I liked these two, I was cheering for them from the start. I could understand why Quinn left when she did. I could understand why the people she hurt were leery. What I know for sure is this won’t be my last McPherson book. Especially if she gives us Quinn’s twins book.
Plot-4/5 Characters-4/5 Heat-4/5 Writing style-4/5 Overall-4/5
GOODREADS LINK: https://www.goodreads.com/book/show/54803897-sweet-home-montana
PURCHASE LINKS
Kobo: https://bit.ly/2Q1Ox3m
Apple Books: https://apple.co/2YbKHsV
Google Play: https://bit.ly/2Q09kEx
EXCERPT
It’s been almost ten years since I’ve been home. Ten years. And yet the
two-hour drive from the city, following the banks of the Yellowstone as it runs
through the mountains and the valleys, is a drive I know like the back of my
hand. Every corner, every dip, every bump in the road is familiar. I could
drive it with my eyes closed and never once take a wrong turn. And yet it’s
been ten long years since I’ve bothered driving this road because I’m too damn
stubborn and proud.
As I navigate my Land Rover rental through the winding roads of the Rocky
Mountain foothills, beneath the sky-high ponderosa pines, their branches
creating a canopy overhead, my heart races as an unbearable anxiousness begins
to consume me from the inside out, the closer I get to my destination. My palms
are clammy. My stomach twists. Sweat beads on my brow. I can barely even
breathe. I had no intention of ever coming back here. Not after everything. I
shouldn’t be here. It doesn’t matter that it’s almost ten years later. I’m
still the girl who left Colt Henry at the altar. The girl who broke the heart
of the hometown hero. To the people of Black Canyon, I’ll probably always be
that girl, no matter how many years have passed.
I still remember the look in his eyes when he came to find me afterwards. When
he forced me to tell him what I feared admitting out loud.
I still remember that look of betrayal, the hurt and the pain that I was
responsible for inflicting upon him. I still remember it like it was yesterday,
not ten years ago. Because that kind of thing will stay with you forever.
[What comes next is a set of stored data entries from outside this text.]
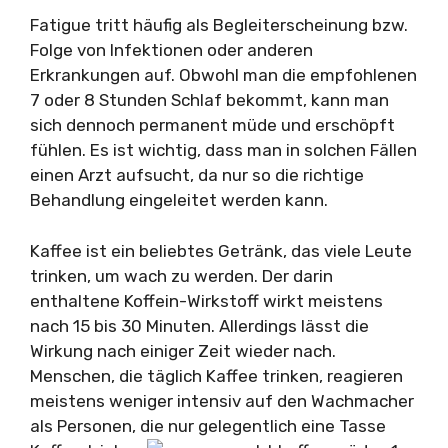
Fatigue tritt häufig als Begleiterscheinung bzw.
Folge von Infektionen oder anderen
Erkrankungen auf. Obwohl man die empfohlenen
7 oder 8 Stunden Schlaf bekommt, kann man
sich dennoch permanent müde und erschöpft
fühlen. Es ist wichtig, dass man in solchen Fällen
einen Arzt aufsucht, da nur so die richtige
Behandlung eingeleitet werden kann.
Kaffee ist ein beliebtes Getränk, das viele Leute
trinken, um wach zu werden. Der darin
enthaltene Koffein-Wirkstoff wirkt meistens
nach 15 bis 30 Minuten. Allerdings lässt die
Wirkung nach einiger Zeit wieder nach.
Menschen, die täglich Kaffee trinken, reagieren
meistens weniger intensiv auf den Wachmacher
als Personen, die nur gelegentlich eine Tasse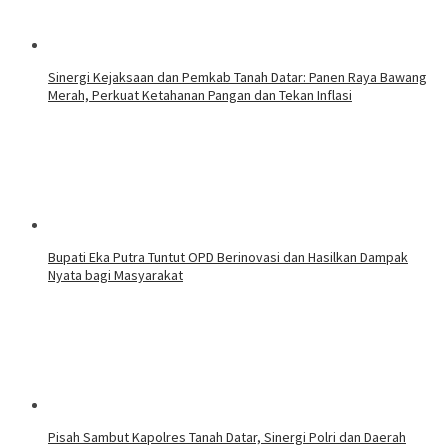
Sinergi Kejaksaan dan Pemkab Tanah Datar: Panen Raya Bawang
Merah, Perkuat Ketahanan Pangan dan Tekan Inflasi
Bupati Eka Putra Tuntut OPD Berinovasi dan Hasilkan Dampak
Nyata bagi Masyarakat
Pisah Sambut Kapolres Tanah Datar, Sinergi Polri dan Daerah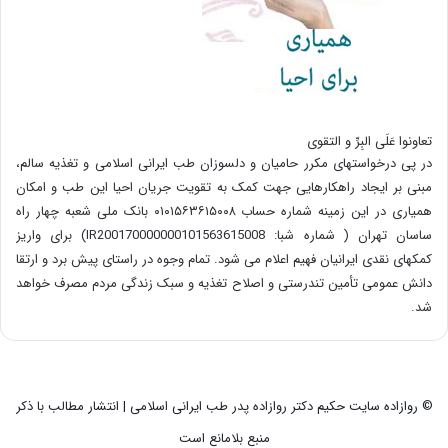
تعاونوا عَلَی البِرِّ و التقوی
در پی درخواستهای مکرر حامیان و دلسوزان طب ایرانی اسلامی و تغذیه سالم،
مبنی بر ایجاد راهکارهایی جهت کمک به تقویت جریان احیا این طب و امکان
همیاری در این زمینه شماره حساب ۰۱۰۱۵۶۳۶۱۵۰۰۸ بانک ملی شعبه چهار راه
ساسان تهران ( شماره شبا: IR200170000000101563615008) برای واریز
کمکهای نقدی ایرانیان فهیم اعلام می شود. تمام وجوه در راستای پیش برد و ارتقا
دانش عمومی تأمین تندرستی و اصلاح تغذیه و سبک زندگی مردم مصرف خواهد
شد.
© روازاده سایت حکیم دکتر روازاده پدر طب ایرانی اسلامی | انتشار مطالب با ذکر
منبع بلامانع است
That
look in his eyes haunts me, flashing in my mind every time I close my eyes, as
if to remind me of everything I once had, what I’ll never have again because I
was stupid enough to let it go in the first place.
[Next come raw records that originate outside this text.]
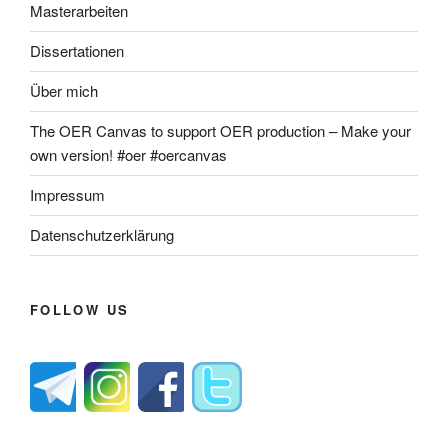
Masterarbeiten
Dissertationen
Über mich
The OER Canvas to support OER production – Make your
own version! #oer #oercanvas
Impressum
Datenschutzerklärung
FOLLOW US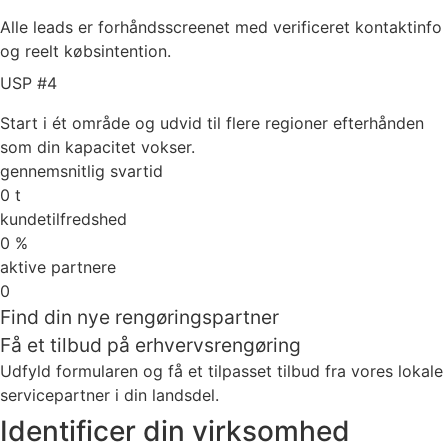
Alle leads er forhåndsscreenet med verificeret kontaktinfo
og reelt købsintention.
USP #4
Start i ét område og udvid til flere regioner efterhånden
som din kapacitet vokser.
gennemsnitlig svartid
0
t
kundetilfredshed
0
%
aktive partnere
0
Find din nye rengøringspartner
Få et tilbud på erhvervsrengøring
Udfyld formularen og få et tilpasset tilbud fra vores lokale
servicepartner i din landsdel.
Identificer din virksomhed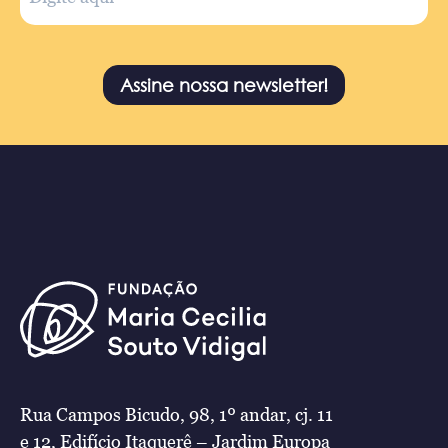
Assine nossa newsletter!
Rua Campos Bicudo, 98, 1º andar, cj. 11
e 12, Edifício Itaquerê – Jardim Europa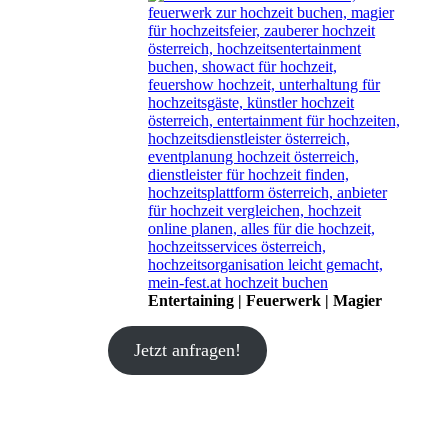
Entertaining | Feuerwerk | Magier
Jetzt anfragen!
I swallow the guilt and remorse that lingers at the back of my throat,
reminding myself of my father and the reason that I’m here.
It still feels like some horrible nightmare. Except it wasn’t a nightmare. It
was real. It is real. A quick glance in the rearview mirror reminds
me just how real it all is. The bruise on my forehead and the graze on my cheek
that I suffered when I collapsed from shock, right there on the sidewalk in
front of Adam Delaney, is real. The shattered screen on my cell phone from when
it fell with me to the pavement, is real. And, the call that started it all was
and still is, painfully real.
My father is dead. The one man I’ve looked up to all my life. My hero. My
everything. The one man who has always been there for me, to protect me, to
keep me safe, to make everything better. He’s gone and I didn’t even get to say
goodbye or tell him that I love him just one last time. I lost the last ten
years with him because of my mistake, and now there’s nothing I can do about
it.
I close my eyes for a beat and grip the steering wheel so tight my knuckles
turn a stark shade of white. My chest constricts around my heart, the pain
almost unbearable. Tears sting the backs of my eyes, begging for release. But I
won’t cry. I can’t. I’ve spent the best part of the last twenty-four hours
crying. I don’t know how many tears I have left.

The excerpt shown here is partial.